On the Friday night following the election result we ate in the only bar in the village, run by a ‘hard as nails’ looking Corsican. When he saw us the first words out of an unsmiling mouth were an accusing “Brexit?”
Luckily I had a get out of jail free card to hand. I shrugged and answered “Je suis ecossaise.”
It worked. His face broke into an understanding smile. And it worked every time the question was asked afterwards, keeping political discussion to a minimum.
Returning to Tenerife I saw a Tweet from President Carlos Alonso about the ‘abraza a un británico’ (hug a Brit) campaign, then the press release came through with the details.
British custom is vital to the economy of the island, Brits make up 34% of annual visitors. To immediately reassure British visitors they were as welcome as ever was a smart move, a sensible move. It was also the right thing to do. Tenerife has had a relationship with Britain that stretches back to the early days following the conquest of the island. There are stories which claim the island owes its flag to the influence of a powerful Scottish merchant in Santa Cruz. There are even quite a few Canario words which owe their existence to early British visitors/settlers.
The Tenerife Government wanted to reassure British visitors that Brexit wasn’t going to change that relationship. When I read that first Tweet I immediately thought it was an admirable step to take.
What does ‘abraza a un británico’ actually involve?
The idea is that locals find a willing Brit and take a photo with them, together with a specially designed logo – a Union Jack inside a heart with Tenerife and #bigwarmhug written above and below the heart. The picture is then posted on a social media channel (Twitter, facebook, Instagram, Youtube) in order to send out a strong, clear message of friendship.
The actual campaign started on 8 July and so far there have been images on Instagram (attracting 7000 ‘likes’), videos on Youtube and posts on facebook and Twitter, including plenty from local politicians, hotels and businesses as well as ordinary people, which have reached over 2 million people.
Although it’s a serious campaign, it’s also one which is being conducted in a light-hearted manner.
The funniest Tweets I saw were published on 25 July, the anniversary of the date Nelson was defeated at the Battle of Santa Cruz. One read #Brexit de Nelson #bigwarmhug.

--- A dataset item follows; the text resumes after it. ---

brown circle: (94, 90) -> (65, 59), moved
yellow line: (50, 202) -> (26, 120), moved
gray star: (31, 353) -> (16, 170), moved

Not everyone has quite understood the rationale for the campaign. One Norwegian fan of the island, clearly feeling a bit unloved and wanting a hug herself, questioned “is it only British visitors who are welcome?”
The answer is clearly a big no. But we’re the country in a confused state of uncertainty at the moment and in dire need of a hug or two. Maybe not all of us deserve that hug though, which is all I’m saying about my personal feelings.
The funny thing is that in the week we were in Corsica following the referendum we were asked about it more times than in the three weeks since we returned to Tenerife. We’ve been to bars, restaurants and local fiestas and only one person has posed the question “Brexit?”
It was my French neighbour. And my reply was a shrugged “Je suis ecossaise.”